In a house with nine children, it is possible to get lost in the shuffle sometimes, but Rebbecca and Joe make an extra effort to ensure they create connections with each of their children and nurture them as individuals.
“We learned in training that saying yes to things causes connection. So we started saying yes to more things. You want to bring your baseball in the car; you want to turn the radio up full blast; you want to go get ice cream. What can it hurt? Where we might've said no to that before, we started saying yes,” Rebecca said of this strategy that she has used to make stronger connections with all of her children.
Although going from a family of four to a family of nine creates more limited resources, Rebecca notes that the perspective her biological children gain from being siblings in a foster family, such as learning compassion for others and gratitude, outweighs any sacrifices they may make. To give each child one-on-one time, all the kids have an opportunity to save up allowance or their agency’s play-money currency called ‘zoondoogles’ for solo dates with Rebecca or Joe to do fun activities they want to do. They also make sure each child has an opportunity to do things that interest them as well.
“Jesse is very much into Dungeons and Dragons, so he is in a Dungeons and Dragons’ club. Leah loves to help others and babysit, so we try to give her opportunities to do that. One loves theater and is in every school production, and another loves the outdoors and likes to go fishing and camping,” Rebecca said.
In order to honor their past, Rebecca and Joe have made efforts to maintain Jesse and Leah’s relationship with their biological father and their younger siblings who were also adopted.
“We feel like it communicates to them that we are not trying to replace anybody in their family.
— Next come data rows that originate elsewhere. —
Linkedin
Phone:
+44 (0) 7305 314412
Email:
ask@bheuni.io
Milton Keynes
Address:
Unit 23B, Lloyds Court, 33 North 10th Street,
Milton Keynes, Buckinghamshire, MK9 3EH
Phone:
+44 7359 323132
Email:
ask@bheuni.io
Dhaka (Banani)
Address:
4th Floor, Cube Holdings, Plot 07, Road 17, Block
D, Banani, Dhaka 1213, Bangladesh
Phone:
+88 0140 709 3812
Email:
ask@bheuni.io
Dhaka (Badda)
We're not a replacement set of parents. We're not ever going to be the people who are there when they took their first steps. And why would we deprive them of that relationship as long as the parents are safe,” said Rebecca.
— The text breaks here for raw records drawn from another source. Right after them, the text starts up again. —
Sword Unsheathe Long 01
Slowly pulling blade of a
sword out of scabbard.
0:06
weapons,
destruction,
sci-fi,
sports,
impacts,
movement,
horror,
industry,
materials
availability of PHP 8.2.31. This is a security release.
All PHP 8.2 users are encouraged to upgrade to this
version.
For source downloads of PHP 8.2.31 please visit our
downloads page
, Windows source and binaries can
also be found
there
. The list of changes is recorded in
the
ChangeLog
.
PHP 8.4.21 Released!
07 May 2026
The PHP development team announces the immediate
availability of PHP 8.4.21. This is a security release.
Although they always have a busy house, Rebecca and Joe continue to provide respite care to other foster families as well as young people who have reunited with their biological families. In addition to long term foster care, Rebecca and Joe have been a caring presence for 30 children and youth whom they have provided respite care for over the last three years.
“It's my favorite. It's like the grandparenting of foster care. They get to come over, I get to spoil them and then I get to send them back,” Rebecca said. “It's also a gift that we get to give to other foster parents. If they're at a crossroads, it can help prevent disruption. That's really important.”
With seven school-aged children, two who are fully dependent learners and one who is a semi-dependent learner, all of whom were going to school remotely on devices on the wifi at the same time and two toddlers, the pandemic definitely created some challenges for the family. However, their community has rallied around them to support them through it. Developmental Pathways helped support their children with learning challenges, CASA volunteers poured extra support and attention into their children and youth in foster care, and they turned to their agency and fellow foster parents for additional help and support.
“Being fully dedicated to the physical, psychological and emotional needs of children that didn’t come from your own body is a unique set of skills and not everyone is called into that, but there are many people who feel called to help in some way, so we have reached out to pretty much everyone who ever said, ‘we want to help but we don’t know how,’” said Rebecca.
Rebecca also encourages those people who express a desire to help to jump in and start foster parent training.
“The worst thing that can happen is you become a better parent. You become a more understanding person and you become more aware of the injustices that are happening in the world. Even if you never finish the training, you will benefit from the training,” Rebecca said. “I don't know a single person that regrets doing it. I know people who've said I did it and it wasn't necessarily something I could do for a long time, but I don't know a single person that regrets doing it.”